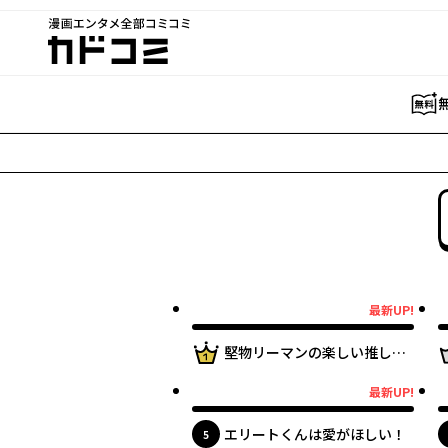
漫画エンタメ全部コミコミ
カドコミ
最新UP!
最新UP!
1位
堅物リーマンの楽しい推し
活。
最新UP!
最新UP!
エリートくんは愛がほしい！
位
5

● ● ●

_Activity_
With the pictures removed, return the listing above in its exact original wording.

_Finished task_
漫画エンタメ全部コミコミ
カドコミ
最新UP!
最新UP!
1位
堅物リーマンの楽しい推し
活。
最新UP!
最新UP!
エリートくんは愛がほしい！
位
5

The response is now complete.